Je viens de conduire le lecteur à travers la ville des Arabes, et j’ai dit que la ville antique avait presque entièrement disparu sous les constructions du premier siècle de l’islamisme. Ces dernières, à leur tour, se sont écroulées et n’offrent plus que des débris. Déjà celles des Romains, bâties sur les ruines de la ville égyptienne, avaient elles-mêmes subi un pareil sort. C’est ainsi qu’à Syène, plus que partout ailleurs, on voit se succéder les peuples et les âges divers ; chaque peuple, chaque génération, a laissé des traces de son existence ou de son passage ; et ce mélange confus offre un chaos à l’œil, un aliment à la curiosité, un champ vaste à la méditation.

À la ville arabe a succédé la ville moderne, que l’on croit bâtie du temps de Selym. Son emplacement est plus à l’est et dans un fond ; elle est entourée, au nord-est, d’un bois de dattiers, et de jardins qui s’étendent très-loin sur une plage basse, marécageuse après l’inondation ; au midi est la montagne, escarpée et toute remplie de carrières ; au levant, un grand espace occupé par des maisons rasées jusqu’au sol : la longueur de la ville est d’environ huit cents mètres ou quatre cents toises. C’est en terre que sont généralement bâties les maisons de la ville : on remarque dans beaucoup de maisons des voûtes au lieu de planchers, et ces voûtes n’ont qu’un seul rang de briques ; ce qui n’empêche pas qu’elles ne subsistent très-long-temps.

Le port où s’arrêtent les barques du Kaire est assez vaste, et fermé d’un côté par des écueils. Les habitans font principalement le commerce des dattes ; on envoie ces fruits au Kaire, avec le séné qui vient du pays supérieur, et qu’on transporte en barque jusqu’aux cataractes, puis de là jusqu’à Syène à dos de chameau. Le commerce de dattes est assez considérable pour faire subsister la ville : cependant la misère des habitans y paraît grande ; la plupart marchent presque sans vêtemens, et l’on rencontre à chaque pas des enfans totalement nus.

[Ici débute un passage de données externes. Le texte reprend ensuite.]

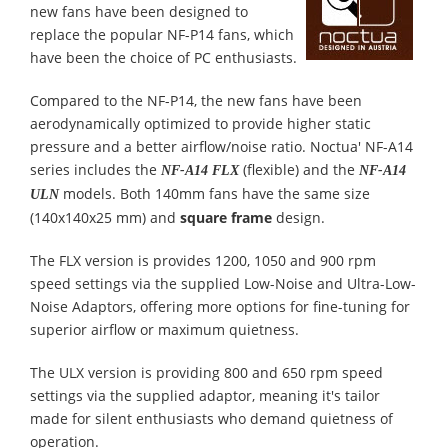
new fans have been designed to
replace the popular NF-P14 fans, which
have been the choice of PC enthusiasts.
Compared to the NF-P14, the new fans have been
aerodynamically optimized to provide higher static
pressure and a better airflow/noise ratio. Noctua' NF-A14
series includes the
(flexible) and the
NF-A14 FLX
NF-A14
models. Both 140mm fans have the same size
ULN
(140x140x25 mm) and
square frame
design.
The FLX version is provides 1200, 1050 and 900 rpm
speed settings via the supplied Low-Noise and Ultra-Low-
Noise Adaptors, offering more options for fine-tuning for
superior airflow or maximum quietness.
The ULX version is providing 800 and 650 rpm speed
settings via the supplied adaptor, meaning it's tailor
made for silent enthusiasts who demand quietness of
operation.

Il est vrai que l’extrême chaleur du climat et la paresse excessive des naturels favorisent beaucoup cette habitude et ce goût de la nudité ; aussi ont-ils tout le corps basané comme le visage, à un point tel que leur teint approche beaucoup de la couleur des nègres, autant que la physionomie des uns diffère de celle des autres. La population paraît avoir été considérable dans cette ville, à en juger par le nombre des tombeaux qui l’environnent.

Je laisse à d’autres à traiter plus en détail de Syène moderne et de son commerce, dont les voyageurs, et Pococke surtout, ont déjà parlé : dans cette description des antiquités, nous ne rapportons, de la situation actuelle des lieux, que ce qui peut fournir des rapprochemens utiles avec l’état ancien.

  1. Cent cinquante-quatre toises.
  2. Voyez pl. 30, fig 4.
  3. Voyez pl. 31, et pl. 32, fig. 2.
  4. Voyez pl. 30, fig. 4.
  5. C’est la même plante que Bruce appelle Ergett el-Krone, et qu’il a trouvée en Abyssinie (voyez la pl. 7 de l’atlas du Voyage de Bruce).
  6. J’ai communiqué cette phrase arabe à M. Raige, qui a bien voulu m’en donner l’orthographe. Les premiers mots veulent dire, Ô arbre abyssinien ; ce qui est une expression juste : le reste n’a pas un sens relatif à la propriété de l’arbrisseau.